Robert Duval Owen

Robert Duval Owen

Rank/Branch: E6/US Army Special Forces
Unit: Command & Control North, MACV-SOG, 5th Special Forces Group
Date of Birth: 21 December 1938 (Lynchburg VA)
Home City of Record: Chatham VA
Date of Loss: 23 May 1968
Country of Loss: Laos
Loss Coordinates: 161730N 1070600E (YD258028)
Status (in 1973): Missing In Action
Category: 4
Aircraft/Vehicle/Ground: ground
Refno: 1191

Source: Compiled from one or more of the following: raw data from U.S. Government agency sources, correspondence with POW/MIA families, published sources, interviews. Updated by the P.O.W. NETWORK in 2020.

Other Personnel In Incident: Glen O. Lane (missing)


SYNOPSIS: Robert D. Owen would have been called “gung-ho” by many. At age 14, he lied about his age and was in the Army, until the Army learned his true age. Owen later joined the Special Forces and was subsequently sent to Vietnam, where he was under orders MACV-SOG in Command & Control North as a reconnaissance patrol member.

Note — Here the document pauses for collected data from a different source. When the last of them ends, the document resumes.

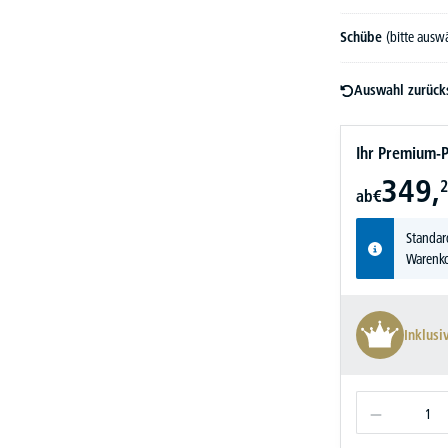
Schübe
(bitte ausw
Auswahl zurück
Ihr Premium-P
349,
2
ab
€
Standar
Warenko
Inklusi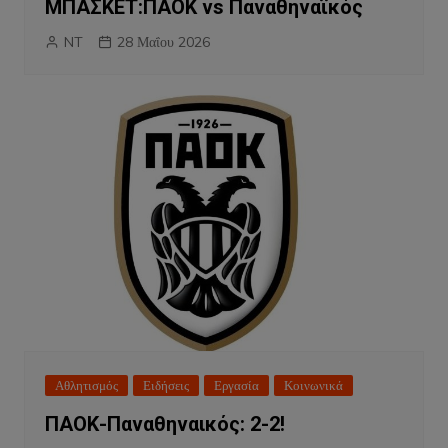
ΜΠΑΣΚΕΤ:ΠΑΟΚ vs Παναθηναϊκός
NT
28 Μαΐου 2026
Αθλητισμός
Ειδήσεις
Εργασία
Κοινωνικά
ΠΑΟΚ-Παναθηναικός: 2-2!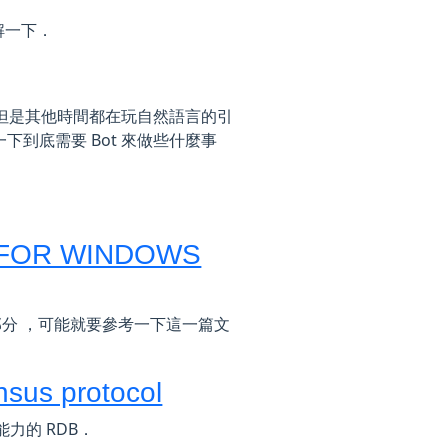
解一下．
，但是其他時間都在玩自然語言的引
．也稍微想了一下到底需要 Bot 來做些什麼事
 FOR WINDOWS
C 的部分 ，可能就要參考一下這一篇文
nsus protocol
d能力的 RDB．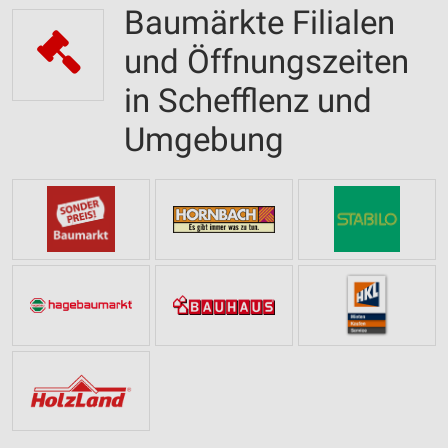
Baumärkte Filialen
und Öffnungszeiten
in Schefflenz und
Umgebung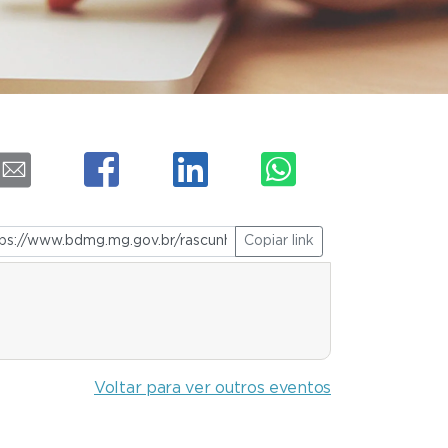
Copiar link
Voltar para ver outros eventos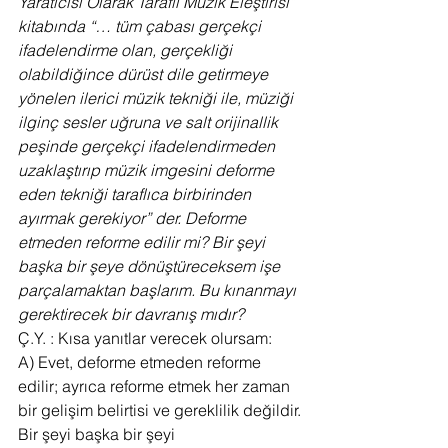
Yaratıcısı Olarak Taraflı Müzik Eleştirisi” 
kitabında “… tüm çabası gerçekçi 
ifadelendirme olan, gerçekliği 
olabildiğince dürüst dile getirmeye 
yönelen ilerici müzik tekniği ile, müziği 
ilginç sesler uğruna ve salt orijinallik 
peşinde gerçekçi ifadelendirmeden 
uzaklaştırıp müzik imgesini deforme 
eden tekniği taraflıca birbirinden 
ayırmak gerekiyor” der. Deforme 
etmeden reforme edilir mi? Bir şeyi 
başka bir şeye dönüştüreceksem işe 
parçalamaktan başlarım. Bu kınanmayı 
gerektirecek bir davranış mıdır? 
Ç.Y. : Kısa yanıtlar verecek olursam:
A) Evet, deforme etmeden reforme 
edilir; ayrıca reforme etmek her zaman 
bir gelişim belirtisi ve gereklilik değildir.
Bir şeyi başka bir şeyi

MACV-SOG, or Military Assistance Command Vietnam Studies and Observation Group, was a joint service high command unconventional warfare task force engaged in highly classified operations throughout Southeast Asia. The 5th Special Forces channeled personnel into MACV-SOG (though it was not a Special Forces group) through Special Operations Augmentation (SOA), which provided their “cover” while under secret orders to MACV-SOG. These teams performed deep penetration missions of strategic reconnaissance and interdiction which were called, depending on the time frame, “Shining Brass” or “Prairie Fire” missions.

On May 20, 1968, SFC Glen Lane and SSgt. Robert D. Owens were the only two U.S. members of the 6-man spike team “Idaho” assigned to infiltrate a denied area across the Lao border west of A Loui.

The team was inserted into the area by helicopter, and was heard from only once thereafter by a Forward Air Controller (FAC) about 1024 hours the same day. All further contact with the patrol was lost. The spike team “Oregon” was inserted into the same landing zone, and after finding a trail, searched about 50 meters from the area and noticed signs of a fire fight.

At that time, “Oregon” was attacked by an estimated company-sized enemy force and was extracted after suffering one killed and seven wounded. There was no further ground search for Owen or Lane. The 12 man team believed that the two had been either captured or killed.